Soundness of GL-proof system.

noncomputable def chain {𝕏 : Proof} {x : 𝕏.X} {Γ : Sequent} (prop : f (r 𝕏.α x) = Γ) {W : Type} {M : Model W} {w : W} (w_prop : ¬evaluateSeq (M, w) Γ) (n : ℕ) : (y : 𝕏.X) × { u : W // ¬evaluateSeq (M, u) (f (r 𝕏.α y)) }

Helper for soundness, Given a proof of Γ and a countermodel of Γ, find a path in the proof and the model

Equations

• One or more equations did not get rendered due to their size.
• chain prop w_prop 0 = ⟨x, ⟨w, ⋯⟩⟩

theorem chain_proof_prop {𝕏 : Proof} {x : 𝕏.X} {Γ : Sequent} (prop : f (r 𝕏.α x) = Γ) {W : Type} {M : Model W} {w : W} (w_prop : ¬evaluateSeq (M, w) Γ) (n : ℕ) : edge 𝕏.α (chain prop w_prop n).fst (chain prop w_prop (n + 1)).fst

The left projection of chain is a chain in the proof.

theorem chain_model_prop {𝕏 : Proof} {x : 𝕏.X} {Γ : Sequent} (prop : f (r 𝕏.α x) = Γ) {W : Type} {M : Model W} {w : W} (w_prop : ¬evaluateSeq (M, w) Γ) (n : ℕ) : (¬(r 𝕏.α (chain prop w_prop n).fst).isBox = true → ↑(chain prop w_prop n).snd = ↑(chain prop w_prop (n + 1)).snd) ∧ ((r 𝕏.α (chain prop w_prop n).fst).isBox = true → M.R ↑(chain prop w_prop n).snd ↑(chain prop w_prop (n + 1)).snd)

The right projection of chain makes progress in the model on box nodes.

theorem has_children_of_chain_model {𝕏 : Proof} {x : 𝕏.X} {Γ : Sequent} (prop : f (r 𝕏.α x) = Γ) {W : Type} {M : Model W} {w : W} (w_prop : ¬evaluateSeq (M, w) Γ) (n : ℕ) : ∃ (m : ℕ), M.R ↑(chain prop w_prop n).snd ↑(chain prop w_prop (n + m)).snd

The right projection of chain eventually progresses.

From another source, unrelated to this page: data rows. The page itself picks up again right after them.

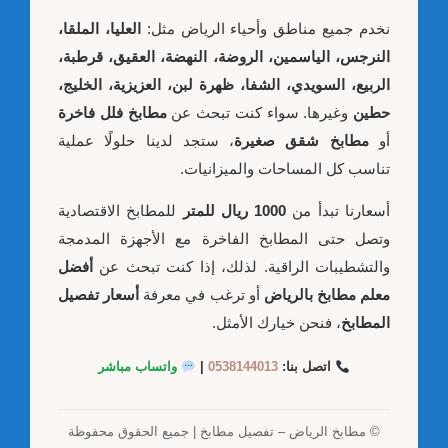
نخدم جميع مناطق وأحياء الرياض مثل:
العليا، الملقا،
النرجس، الياسمين، الروضة، النهضة، العقيق، قرطبة،
الربيع، السويدي، الشفا، ظهرة لبن، العزيزية، الخليج،
حطين
وغيرها. سواء كنت تبحث عن
مطابخ فلل فاخرة
أو
مطابخ شقق صغيرة
، ستجد لدينا حلولًا عملية
تناسب كل المساحات والميزانيات.
أسعارنا تبدأ من
1000 ريال للمتر
للمطابخ الاقتصادية
وتصل حتى المطابخ الفاخرة مع الأجهزة المدمجة
والتشطيبات الراقية. لذلك، إذا كنت تبحث عن
أفضل
معلم مطابخ بالرياض
أو ترغب في معرفة
أسعار تفصيل
المطابخ
، فنحن خيارك الأمثل.
اتصل بنا:
0538144013
|
واتساب مباشر
© مطابخ الرياض – تفصيل مطابخ | جميع الحقوق محفوظة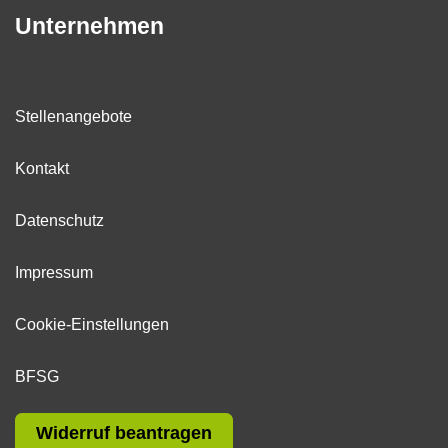
Unternehmen
Stellenangebote
Kontakt
Datenschutz
Impressum
Cookie-Einstellungen
BFSG
Widerruf beantragen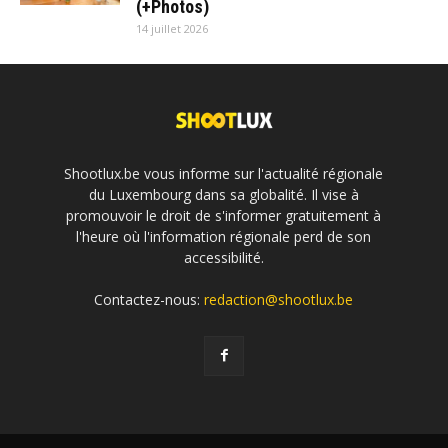
(+Photos)
14 juillet 2026
Shootlux.be vous informe sur l'actualité régionale
du Luxembourg dans sa globalité. Il vise à
promouvoir le droit de s'informer gratuitement à
l'heure où l'information régionale perd de son
accessibilité.
Contactez-nous:
redaction@shootlux.be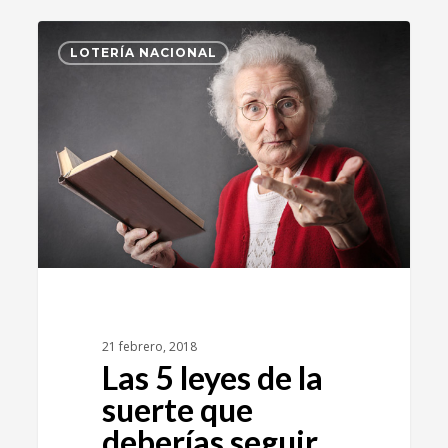
2
LOTERÍA NACIONAL
21 febrero, 2018
Las 5 leyes de la
suerte que
deberías seguir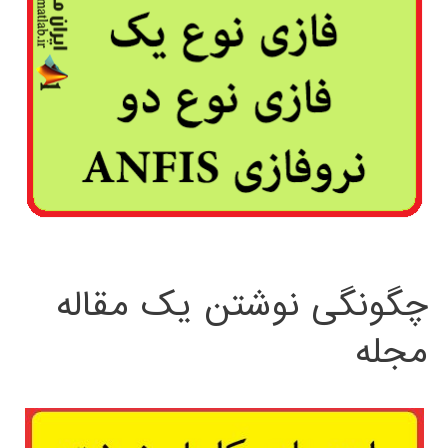
چگونگی نوشتن یک مقاله
مجله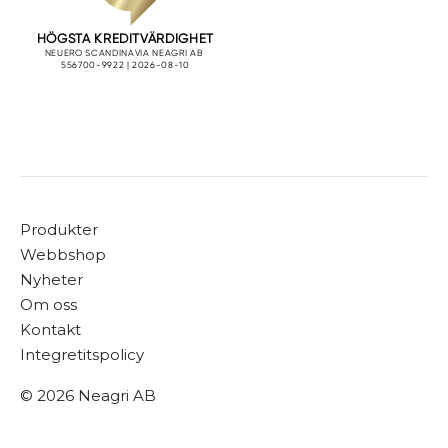
Produkter
Webbshop
Nyheter
Om oss
Kontakt
Integretitspolicy
© 2026 Neagri AB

noncomputable def incChainEventualIncChain {β : Sort u_1} {Q : β → β → Prop} {g : ℕ → β} (Q_prop : ∀ (n : ℕ), ∃ (m : ℕ), Q (g n) (g m)) (n : ℕ) : { b : β // ∃ (n : ℕ), b = g n }

Progressing subchain of an eventually increasing chain

Equations

• incChainEventualIncChain Q_prop 0 = ⟨g ⋯.choose, ⋯⟩
• incChainEventualIncChain Q_prop n_2.succ = match incChainEventualIncChain Q_prop n_2 with | ⟨ih, ih_prop⟩ => ⟨g ⋯.choose, ⋯⟩

theorem incChainEventualIncChain_prop {β : Sort u_1} {Q : β → β → Prop} {g : ℕ → β} (Q_prop : ∀ (n : ℕ), ∃ (m : ℕ), Q (g n) (g m)) (n : ℕ) : Q ↑(incChainEventualIncChain Q_prop n) ↑(incChainEventualIncChain Q_prop (n + 1))

An eventually progressing chain has an progressing subchain.

theorem soundness_seq (Γ : Sequent) : ⊢Γ → ⊨Γ

Soundness theorem for the GL-proof system.